--- START ---
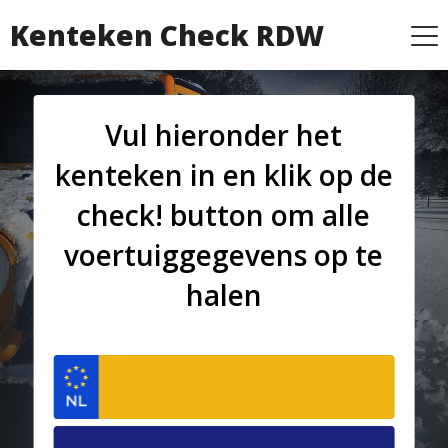
Kenteken Check RDW
Vul hieronder het
kenteken in en klik op de
check! button om alle
voertuiggegevens op te
halen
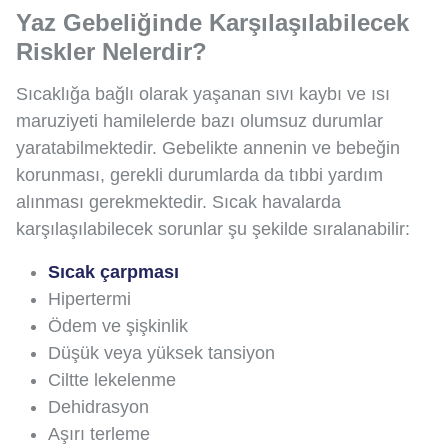
Yaz Gebeliğinde Karşılaşılabilecek
Riskler Nelerdir?
Sıcaklığa bağlı olarak yaşanan sıvı kaybı ve ısı
maruziyeti hamilelerde bazı olumsuz durumlar
yaratabilmektedir. Gebelikte annenin ve bebeğin
korunması, gerekli durumlarda da tıbbi yardım
alınması gerekmektedir. Sıcak havalarda
karşılaşılabilecek sorunlar şu şekilde sıralanabilir:
Sıcak çarpması
Hipertermi
Ödem ve şişkinlik
Düşük veya yüksek tansiyon
Ciltte lekelenme
Dehidrasyon
Aşırı terleme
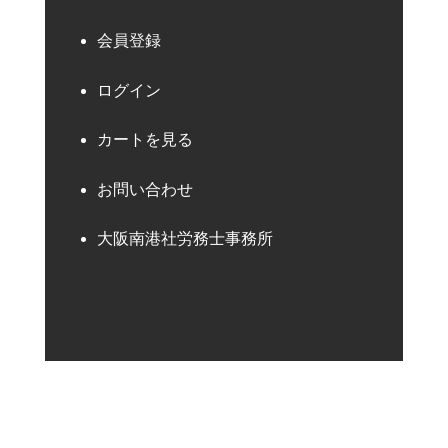
会員登録
ログイン
カートを見る
お問い合わせ
大阪南港社労務士事務所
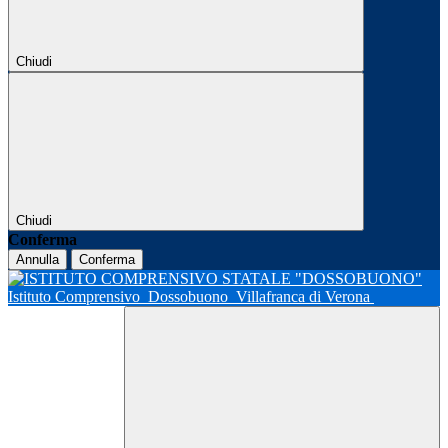
Chiudi
Chiudi
Conferma
Annulla
Conferma
Istituto Comprensivo
Dossobuono
Villafranca di Verona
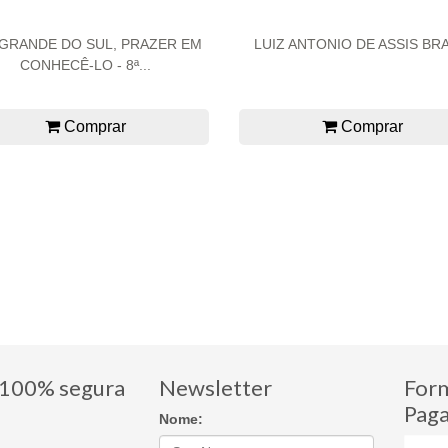
 GRANDE DO SUL, PRAZER EM
LUIZ ANTONIO DE ASSIS BRA
CONHECÊ-LO - 8ª...
Comprar
Comprar
100% segura
Newsletter
For
Pag
Nome:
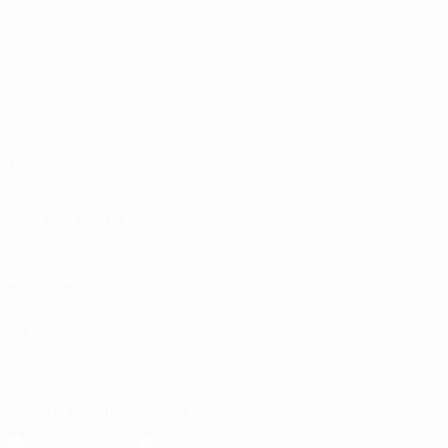
Лига наций УЕФА
Матчи
Жеребьевки
Группы
UEFA.tv
ДРУГИЕ САЙТЫ
UEFA.com
Фонд УЕФА
Магазин
СМЕНИТЬ ЯЗЫК
Русский
English
Français
Deutsch
Русский
Español
Italiano
Скачать официальное приложение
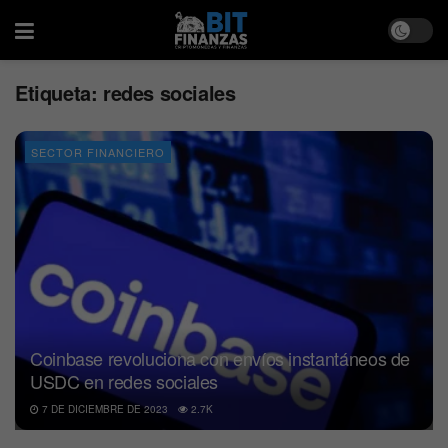
Etiqueta:
redes sociales
SECTOR FINANCIERO
Coinbase revoluciona con envíos instantáneos de
USDC en redes sociales
7 DE DICIEMBRE DE 2023
2.7K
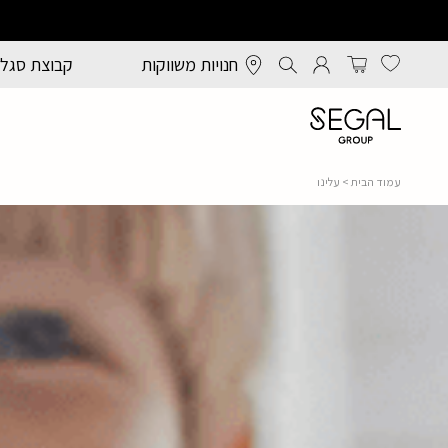
חנויות משווקות
קבוצת סגל
עמוד הבית
> עלינו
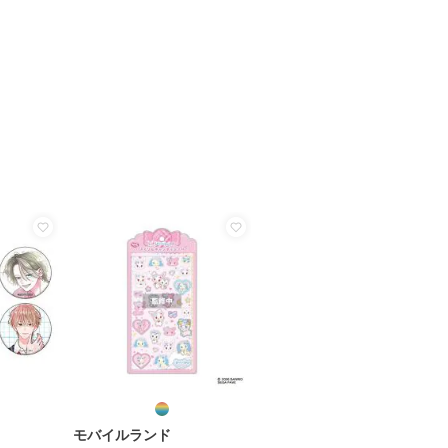
モバイルランド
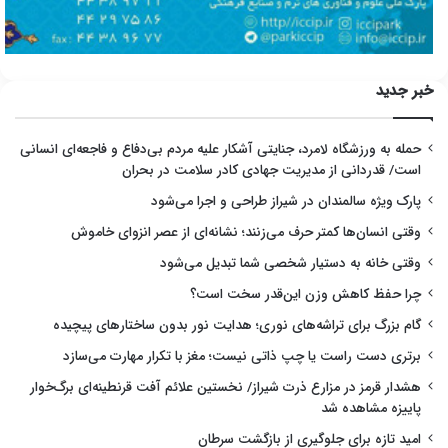
خبر جدید
حمله به ورزشگاه لامرد، جنایتی آشکار علیه مردم بی‌دفاع و فاجعه‌ای انسانی
است/ قدردانی از مدیریت جهادی کادر سلامت در بحران
پارک ویژه سالمندان در شیراز طراحی و اجرا می‌شود
وقتی انسان‌ها کمتر حرف می‌زنند؛ نشانه‌ای از عصر انزوای خاموش
وقتی خانه به دستیار شخصی شما تبدیل می‌شود
چرا حفظ کاهش وزن این‌قدر سخت است؟
گام بزرگ برای تراشه‌های نوری؛ هدایت نور بدون ساختارهای پیچیده
برتری دست راست یا چپ ذاتی نیست؛ مغز با تکرار مهارت می‌سازد
هشدار قرمز در مزارع ذرت شیراز/ نخستین علائم آفت قرنطینه‌ای برگ‌خوار
پاییزه مشاهده شد
امید تازه برای جلوگیری از بازگشت سرطان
--- END ---
The reply should consist of the listing restated word for word, with its pictures removed.

◆ RESPONSE AREA
Kenteken Check RDW
Vul hieronder het
kenteken in en klik op de
check! button om alle
voertuiggegevens op te
halen
Yaz Gebeliğinde Karşılaşılabilecek
Riskler Nelerdir?
Sıcaklığa bağlı olarak yaşanan sıvı kaybı ve ısı
maruziyeti hamilelerde bazı olumsuz durumlar
yaratabilmektedir. Gebelikte annenin ve bebeğin
korunması, gerekli durumlarda da tıbbi yardım
alınması gerekmektedir. Sıcak havalarda
karşılaşılabilecek sorunlar şu şekilde sıralanabilir:
Sıcak çarpması
Hipertermi
Ödem ve şişkinlik
Düşük veya yüksek tansiyon
Ciltte lekelenme
Dehidrasyon
Aşırı terleme
会員登録
ログイン
カートを見る
お問い合わせ
大阪南港社労務士事務所
Chiudi
Chiudi
Conferma
Annulla
Conferma
Istituto Comprensivo
Dossobuono
Villafranca di Verona
 GRANDE DO SUL, PRAZER EM
LUIZ ANTONIO DE ASSIS BRA
CONHECÊ-LO - 8ª...
Comprar
Comprar
100% segura
Newsletter
For
Pag
Nome:
Лига наций УЕФА
Матчи
Жеребьевки
Группы
UEFA.tv
ДРУГИЕ САЙТЫ
UEFA.com
Фонд УЕФА
Магазин
СМЕНИТЬ ЯЗЫК
Русский
English
Français
Deutsch
Русский
Español
Italiano
Скачать официальное приложение
Etiqueta:
redes sociales
SECTOR FINANCIERO
Coinbase revoluciona con envíos instantáneos de
USDC en redes sociales
7 DE DICIEMBRE DE 2023
2.7K
חנויות משווקות
קבוצת סגל
עמוד הבית
> עלינו
モバイルランド
خبر جدید
حمله به ورزشگاه لامرد، جنایتی آشکار علیه مردم بی‌دفاع و فاجعه‌ای انسانی
است/ قدردانی از مدیریت جهادی کادر سلامت در بحران
پارک ویژه سالمندان در شیراز طراحی و اجرا می‌شود
وقتی انسان‌ها کمتر حرف می‌زنند؛ نشانه‌ای از عصر انزوای خاموش
وقتی خانه به دستیار شخصی شما تبدیل می‌شود
چرا حفظ کاهش وزن این‌قدر سخت است؟
گام بزرگ برای تراشه‌های نوری؛ هدایت نور بدون ساختارهای پیچیده
برتری دست راست یا چپ ذاتی نیست؛ مغز با تکرار مهارت می‌سازد
هشدار قرمز در مزارع ذرت شیراز/ نخستین علائم آفت قرنطینه‌ای برگ‌خوار
پاییزه مشاهده شد
امید تازه برای جلوگیری از بازگشت سرطان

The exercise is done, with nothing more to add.